NEW YORK -- Stocks dropped yesterday as more evidence of economic strength led to lower bond prices and higher interest rates.
"If people see the direction of interest rates is higher, they might keep their money in cash" or invest in fixed-income securities, said Michael Metz, chief investment officer of Oppenheimer & Co.
The Dow Jones industrial average closed 18.45 lower, at 3,775.88, breaking a string of three successive record closes. International Business Machines Corp., General Electric Co. and P. Morgan & Co. led the decline.
Among broader indexes, the Standard & Poor's 500 Index dropped 1.94, to 468.64, paced by utilities and banks. The index fell 0.36 Wednesday, the first time it declined in five sessions. The S&P; 500 set a record close of 470.94 on Tuesday.
Bucking the trend, the Nasdaq Composite Index climbed for the sixth consecutive session, adding 2.60, to 771.08. A rise in MCI Communications Corp. led the advance. The American Stock Exchange Market Value Index rose 0.39, to 472.55.
Nine stocks fell for every eight that rose on the New York Stock Exchange.
Trading was slower than usual, with about 194 million shares changing hands on the Big Board, down from an average of 214 million this week and 253 million last week. Many investors are off between the Christmas and New Year's holidays.
Stocks declined as Treasury bond yields jumped after two reports suggesting the economy was stronger than expected.
The Commerce Department said new-home sales in November increased to an annual rate of 807,000, the highest since April 1986. Also, the Labor Department said the number of Americans who filed first-time claims for unemployment benefits fell by 39,000 last week.
Those reports came on the heels of Wednesday's better-than-expected reports on the index of leading economic indicators and home resales in November.
The yield on the 30-year Treasury bond rose as high as 6.34 percent yesterday morning, up from 6.25 percent late Wednesday. It closed at 6.33 percent, the highest closing yield since Nov. 22.
"The bond market is taking it on the chin," said Kenneth Ducey, head trader at BT Brokerage. "Right now, what everybody sees is the economy is looking pretty good."
Investors are concerned that a stronger economy eventually will produce a rising inflation rate and temper demand for stocks, traders said.
"I think the bond market is going to start putting pressure on the stock market," said Anthony Dwyer, chief investment strategist at Sherwood Securities.

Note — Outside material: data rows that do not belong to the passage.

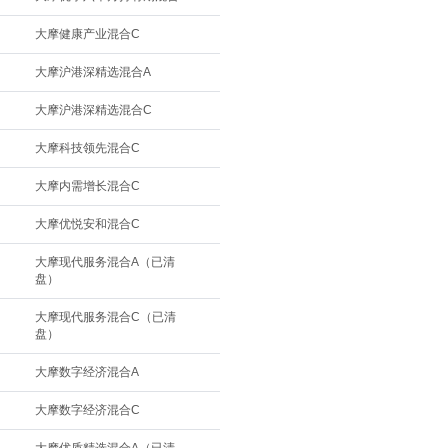
大摩健康产业混合C
大摩沪港深精选混合A
大摩沪港深精选混合C
大摩科技领先混合C
大摩内需增长混合C
大摩优悦安和混合C
大摩现代服务混合A（已清
盘）
大摩现代服务混合C（已清
盘）
大摩数字经济混合A
大摩数字经济混合C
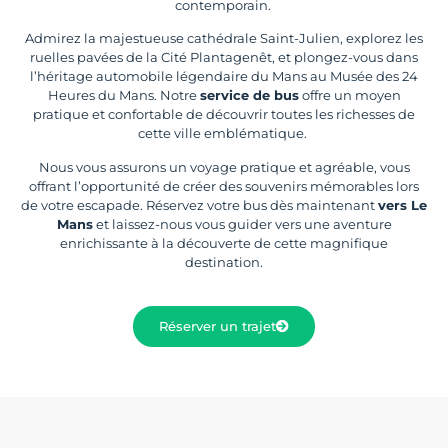
contemporain.
Admirez la majestueuse cathédrale Saint-Julien, explorez les
ruelles pavées de la Cité Plantagenêt, et plongez-vous dans
l’héritage automobile légendaire du Mans au Musée des 24
Heures du Mans. Notre
service de bus
offre un moyen
pratique et confortable de découvrir toutes les richesses de
cette ville emblématique.
Nous vous assurons un voyage pratique et agréable, vous
offrant l’opportunité de créer des souvenirs mémorables lors
de votre escapade. Réservez votre bus dès maintenant
vers Le
Mans
et laissez-nous vous guider vers une aventure
enrichissante à la découverte de cette magnifique
destination.
Réserver un trajet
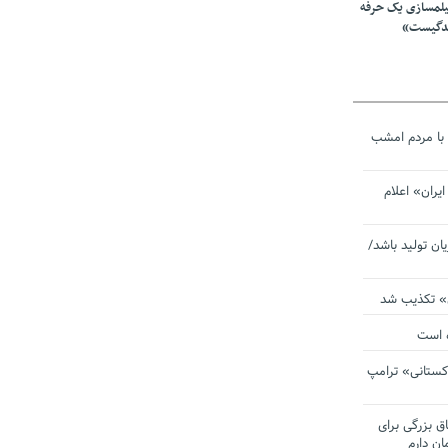
یلمسازی یک حرفه
ندگیست»
با مردم امشب
یران» اعلام
یان تولید باشد/
ی» تکذیب شد
ده است
دکستانی» ترامپ
اق بزرگی برای
ان دارم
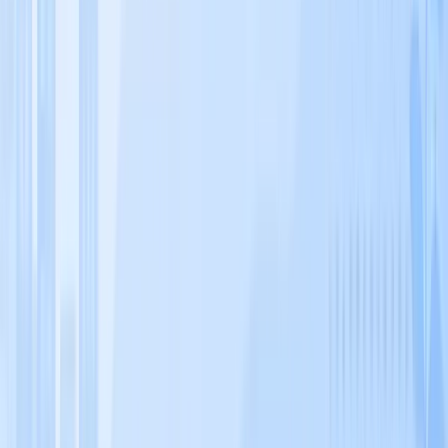
各要因を最大化する具体的施策
関連度を高める施策：Googleに「この店はこのキ
ーワードに関係する」と伝える
カテゴリ設定の精緻化
メインカテゴリは最もコアなサービ
スを、追加カテゴリは提供しているすべてのサービスに対応
するものを設定します。例えば整体院であれば、「整体師」
「カイロプラクティック」「リハビリテーションセンター」
など関連カテゴリを複数追加することで、関連するキーワー
ドへの関連度が高まります。
ビジネス情報・説明文のキーワード最適化
説明文（750文字
まで）には、狙うキーワードを自然な文脈で盛り込んでくだ
さい。ただし、
キーワードの羅列は逆効果
です。ユーザー
が読んで価値を感じる文章の中に、自然にキーワードを織り
交ぜることが重要です。
サービス・商品セクションの完全記入
GBPの「サービス」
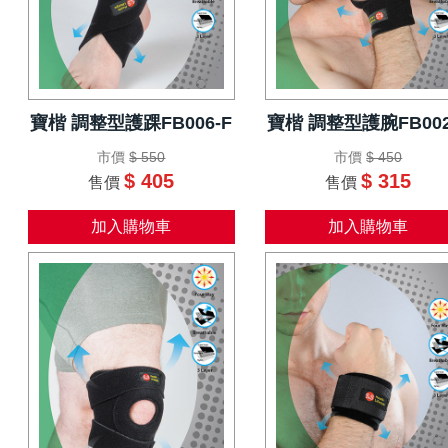
寶楷 調整型護踝FB006-F
寶楷 調整型護腕FB002
市價
$ 550
市價
$ 450
$ 405
$ 315
售價
售價
加入購物車
加入購物車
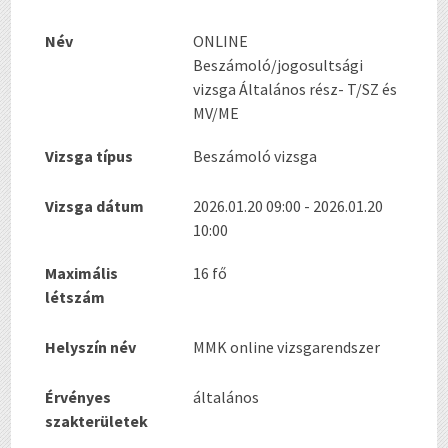
Név
ONLINE
Beszámoló/jogosultsági
vizsga Általános rész- T/SZ és
MV/ME
Vizsga típus
Beszámoló vizsga
Vizsga dátum
2026.01.20 09:00 - 2026.01.20
10:00
Maximális
16 fő
létszám
Helyszín név
MMK online vizsgarendszer
Érvényes
általános
szakterületek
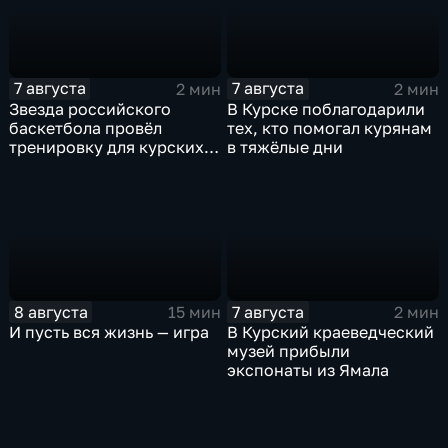
7 августа
7 августа
2 мин
2 мин
Звезда российского
В Курске поблагодарили
баскетбола провёл
тех, кто помогал курянам
тренировку для курских
в тяжёлые дни
юниоров
8 августа
7 августа
15 мин
2 мин
И пусть вся жизнь — игра
В Курский краеведческий
музей прибыли
экспонаты из Ямала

Utility shares, whose chief attraction is their dividend yields of 4 percent or more, were among yesterday's biggest decliners, reflecting concern that higher rates might make stocks less attractive compared with other investments.
The Dow Jones utilities average of 15 companies finished 0.92 lower, at 230.16.
"They pay out big yields, so they have to compete with the bond market," said Gerald Perritt, who manages a $50-million fund of small- and medium-sized stocks. What's more, as rates rise, so do interest expenses for utilities with a lot of debt.
Bank and brokerage stocks also dropped amid the rise in rates. The Standard & Poor's group of major regional banks fell 0.89, to 175.76; the S&P; money-center bank group declined 0.79, to 157.10; and the S&P; financial group closed down 0.24, at 53.47. Citicorp fell 12.5 cents, to $37.125; and Merrill Lynch & Co. eased 87.5 cents, to $42.25.
"It's time to stay away from interest-rate sensitive stocks," said Mr. Perritt. "Everything I've seen points to explosive growth, and that kind of environment is not great for interest rates."
J. P. Morgan fell 87.5 cents, to $69.75, after reports of possible losses at its Corsair Partnership L. P. tied to a $162-million investment in Spain's Banco Espanol de Credito, or Banesto. The Bank of Spain took control of Banesto on Tuesday.
MCI Communications gained $1.50, to $27, amid expectations that the nation's second-largest long-distance telephone services provider might announce a plan next week that could reduce the billions of dollars it pays local phone companies to complete its long-distance calls.
Arrow International Inc. advanced $1.50, to $22.50. The medical supplies company said fiscal first-quarter net income rose to 27 cents a share from 22 cents.